7.  I want to spend time with my friends.  The people who love me have been so wonderful through all of this, and while I recognize that they understand that I can’t make time for them, I hate that I can’t make time for them.  It’d be nice to meet the people I love for lunch, to have them come by the house, to just be together again.  I want to hang out with O’Mama again.  I’m dying to spend time with the TwoBlueDays.

8.  I want to reengage in intellectual pursuit.  I’ve not been writing, reading, talking, analyzing, or thinking the way I used to, and I miss it.  JRH commented last week that it’s hard to not do the things that make me who I am, and she’s absolutely right; even though I don’t have the energy or the time right now to do my intellectual exercises, I really feel their absence in my life.  I’m ready to be whole again.

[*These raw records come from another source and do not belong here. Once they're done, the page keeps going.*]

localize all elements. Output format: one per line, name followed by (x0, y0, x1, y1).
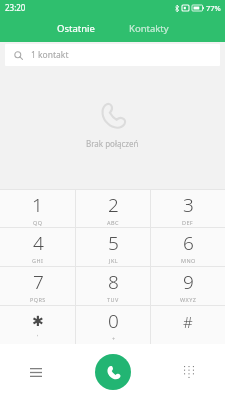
staticText: 0 (108, 308, 119, 334)
button[interactable]: Kontakty (119, 18, 179, 39)
staticText: GHI (32, 257, 44, 264)
button[interactable]: # (151, 306, 225, 344)
button[interactable]: Zadzwoń (95, 354, 131, 390)
staticText: TUV (107, 296, 119, 303)
staticText: ✱ (32, 313, 44, 329)
staticText: + (112, 335, 116, 342)
staticText: # (183, 312, 193, 332)
staticText: 4 (33, 230, 44, 256)
button[interactable]: 8 (76, 267, 150, 305)
staticText: 5 (108, 230, 119, 256)
staticText: 1 kontakt (31, 49, 69, 61)
staticText: 6 (183, 230, 194, 256)
staticText: MNO (181, 257, 196, 264)
staticText: 7 (33, 269, 44, 295)
staticText: PQRS (30, 296, 46, 303)
button[interactable]: 4 (0, 228, 75, 266)
staticText: 8 (108, 269, 119, 295)
button[interactable]: 5 (76, 228, 150, 266)
button[interactable]: 9 (151, 267, 225, 305)
staticText: JKL (109, 257, 118, 264)
staticText: 77% (206, 3, 221, 13)
button[interactable]: 1 kontakt (5, 44, 220, 66)
staticText: QQ (33, 219, 43, 226)
staticText: 3 (183, 192, 194, 218)
button[interactable]: 3 (151, 190, 225, 227)
button[interactable]: 0 (76, 306, 150, 344)
button[interactable]: Ostatnie (47, 18, 105, 39)
button[interactable]: 6 (151, 228, 225, 266)
staticText: 1 (32, 192, 43, 218)
staticText: Brak połączeń (86, 138, 139, 149)
staticText: 9 (183, 269, 194, 295)
staticText: 23:20 (5, 2, 26, 13)
button[interactable]: ✱ (0, 306, 75, 344)
staticText: , (37, 330, 39, 337)
staticText: Kontakty (129, 22, 169, 35)
button[interactable]: 7 (0, 267, 75, 305)
staticText: WXYZ (180, 296, 197, 303)
staticText: ABC (107, 219, 119, 226)
button[interactable]: Klawiatura (175, 358, 203, 386)
button[interactable]: Menu (22, 358, 50, 386)
button[interactable]: 2 (76, 190, 150, 227)
button[interactable]: 1 (0, 190, 75, 227)
staticText: 2 (108, 192, 119, 218)
staticText: DEF (182, 219, 194, 226)
staticText: Ostatnie (57, 22, 95, 35)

9.  I want to reengage in my physical exercise.  My yoga practice has almost completely stalled.  I’ve not been out walking or biking or anything, and that, combined with my tendency to stress-eat, has had a rather negative affect on my body.  I’m looking forward to moving again.

10.  I want to go back to work.  Not right away, mind you, but at some point.  I’m looking forward to seeing my participants at the health club again, and I’m dying to get back into the classroom.

Quick Hit: Blessed

I called Mom a couple of hours ago to remind her to take her 5:00 meds, and she sounded terrible.  It seems she’s got an awful toothache.

I got on the phone to hospice and the nurse was surprised; it seems something like this has never happened to her before, and she wasn’t quite sure what to do about it (I guess denstistry isn’t high on the hospice care continuum).

In addition to having the best mechanic on the face of the planet, I’m also blessed with the best dentist.  I mean it; I WORSHIP this man.  I called him (at home – he gives his patients his home number; THAT’S what kind of compassionate he is) and explained the situation.

I’m meeting him at Mom’s in half an hour.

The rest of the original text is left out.